Effective from 1 October 2018, the decision means all sheep must be identified electronically with an EID tag set comprised of two tags – one conventional tag and a corresponding electronic tag.
An exception is made for lambs slaughtered before reaching the age of 12 months where they will be identified with a single conventional tag.
GlobalMeatNews presents some of the positives and the negatives outlined by the industry.
‘Adding insult to injury’
Irish Farmers Association (IFA) president Joe Healy reacted negatively to the decision made by the Agriculture Minister, describing it as “astonishing” due to the fodder crisis and the financial pressures sheep farmers underwent over the winter.
“The Minister is ignoring farmers and appears to be dancing to the tune of the meat factories, which are pushing hardest for EID,” said Healy.
He added: “Sheep farmers will be really angry with this announcement from the Minister as they see everybody benefiting except farmers, who will have to pick up all of the costs. In addition, it comes on top of the Clean Sheep policy, which the Minister imposed earlier this year and has caused immense hardship for the sector.”
The views were echoed by IFA chairman Sean Dennehy who said the decision was “unacceptable” as Minister Creed did not engage in any consultation with farmers on the move.
“This is unfair and not a good way to do business,” said Dennehy. “The lack of consultation on the issue is evident from the proposal to try and impose EID in October. This is totally flawed in that it gets the timing all wrong for the trade.”

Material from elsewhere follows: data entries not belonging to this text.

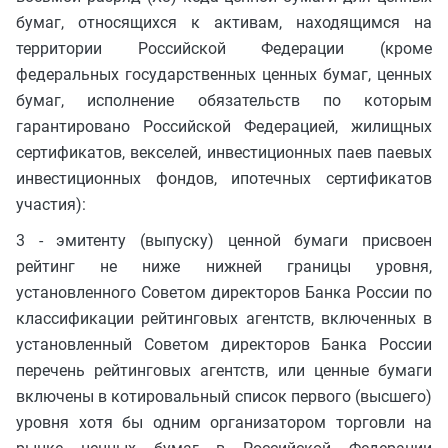
бумаг, относящихся к активам, находящимся на
территории Российской Федерации (кроме
федеральных государственных ценных бумаг, ценных
бумаг, исполнение обязательств по которым
гарантировано Российской Федерацией, жилищных
сертификатов, векселей, инвестиционных паев паевых
инвестиционных фондов, ипотечных сертификатов
участия):
3 - эмитенту (выпуску) ценной бумаги присвоен
рейтинг не ниже нижней границы уровня,
установленного Советом директоров Банка России по
классификации рейтинговых агентств, включенных в
установленный Советом директоров Банка России
перечень рейтинговых агентств, или ценные бумаги
включены в котировальный список первого (высшего)
уровня хотя бы одним организатором торговли на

‘Support and develop the sheep industry’
Creed’s decision may not be favoured by the IFA, but he strongly believed that the new rule would provide a more robust sheep traceability system that will further support the development and sustainability of the sheep industry.
“The improved traceability system will assist in maintaining existing markets and in securing new international outlets for Irish sheep meat, in line with the development goals for the sheep industry, as detailed in the Food Wise 2025 strategy,” said Creed.
Elaborating on international markets, Creed said these measures would further enhance the attractiveness of Irish lamb in global markets.
“This enhancement of the current sheep identification system will allow the sheep sector to further develop and build on its impressive performance. In 2016, we saw the sector increase the value of its exports by 3% in volume and 4% in value to €240 million, supporting some 35,000 farm families directly in addition to supporting several thousand jobs indirectly in rural area.”
Creed intends to support the farming industry with a one-off support measure of €50 per keeper for the first purchase of EID tags.